— Сколько угодно. Любуйтесь на здоровье.
Дядя Саша бережно принял в руки чужой паспорт. Раскрыл его, поднес к лицу, понюхал.
— Совсем новенький… Клеем пахнет. А вам и не дашь семидесяти. Я полагал — шестьдесят…
— Громче говорите.
— Хочу сказать… Лет вам много! А лицо не старое.
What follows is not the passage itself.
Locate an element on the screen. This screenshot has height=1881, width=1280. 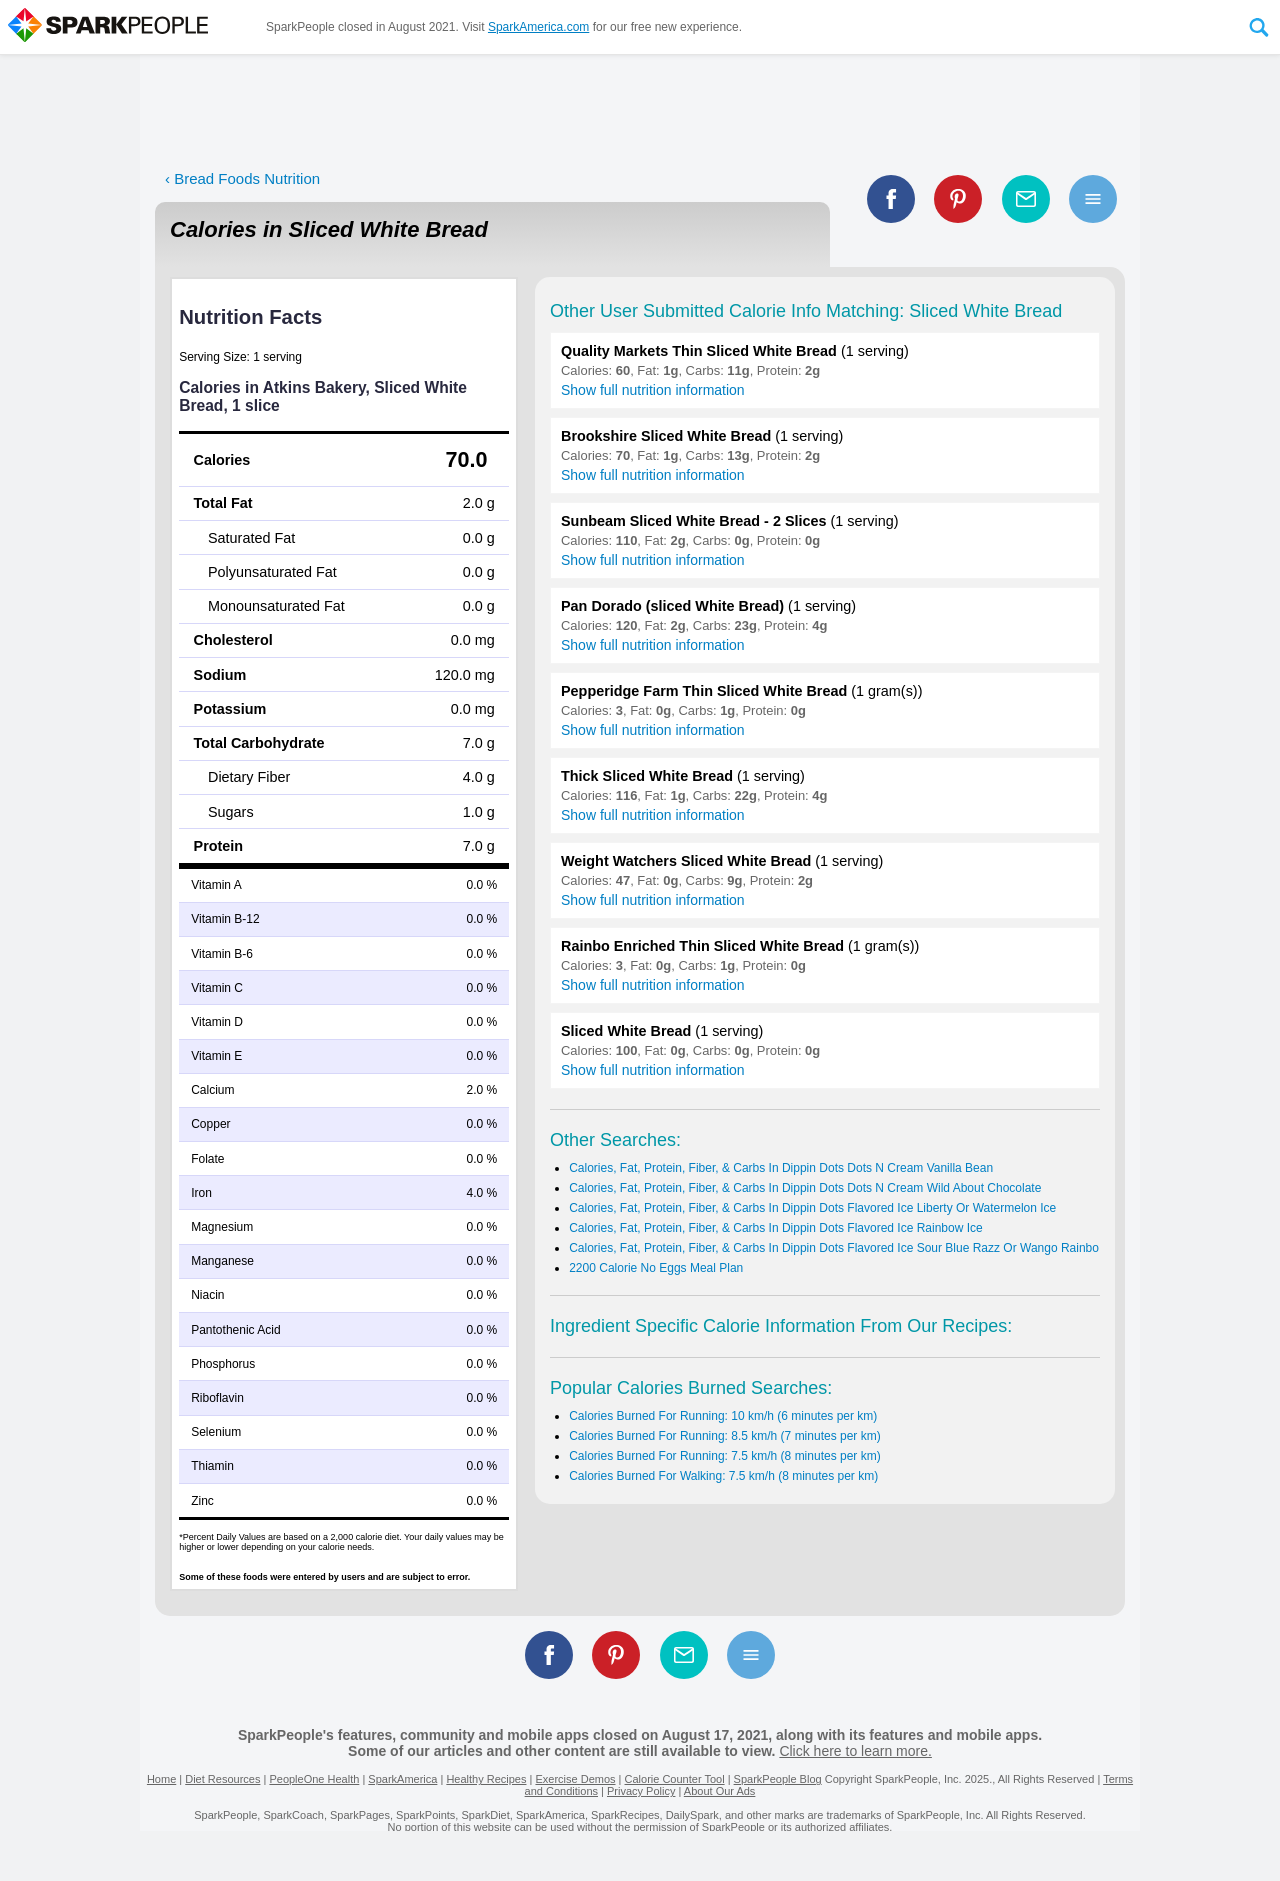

— А-а… Это потому, что я мяса не ем. И живу на людях, в самых людных местах вращаюсь. Запечатлеваю лица… Ведь вас можно пырнуть ножичком — и где ваше лицо? А я: чик! — и вы бессмертны. Будете лежать в альбоме триста лет. Потом вас переснимут, и еще триста лежите…
Старик Моисей ушел за перегородку. Вернулся, держа в руках нечто напоминающее галстук.
— Идемте сниматься.
Валуев поспешно скинул пальто и почему-то пиджак. Старик Моисей похлопал его по плечу.
— А фрак наденьте. И вот вам галстук. Приставьте к груди. — Подал картонный муляж на веревочке. — Подвесьте, подвесьте. В хорошую полоску нарисован. Солидно и современно. А главное — бесплатно. Как приложение. Так что водружайте…
Моисей повел дядю Сашу в «ателье». На эстрадке заставил Валуева долго пятиться, затем дернул за руку вниз, усадил задумчивого клиента на табуретку.
И мгновенно Валуев словно лом проглотил — закостенел, удлинив шею, задрав подбородок и вылупив глаза. Моисей еще только снаряжал к действию свой фотоагрегат на трех, с металлическими копытцами, ножках, а дядя Саша, глядя в зачехленное дуло аппарата, обмер. Не размагнитился он и тогда, когда в «ателье» не вошел, а, можно сказать, въехал на троечке шумливый, при орденах и медалях, залихватский субъект лет сорока пяти. Темно-синие галифе, гимнастерка под ремень, сапоги гармошкой с донельзя обжатыми книзу голенищами; русый чуб, обсыпанный сединой, и — ни грамма живота — поджарый, жилистый, лицо в резких, мужских морщинах.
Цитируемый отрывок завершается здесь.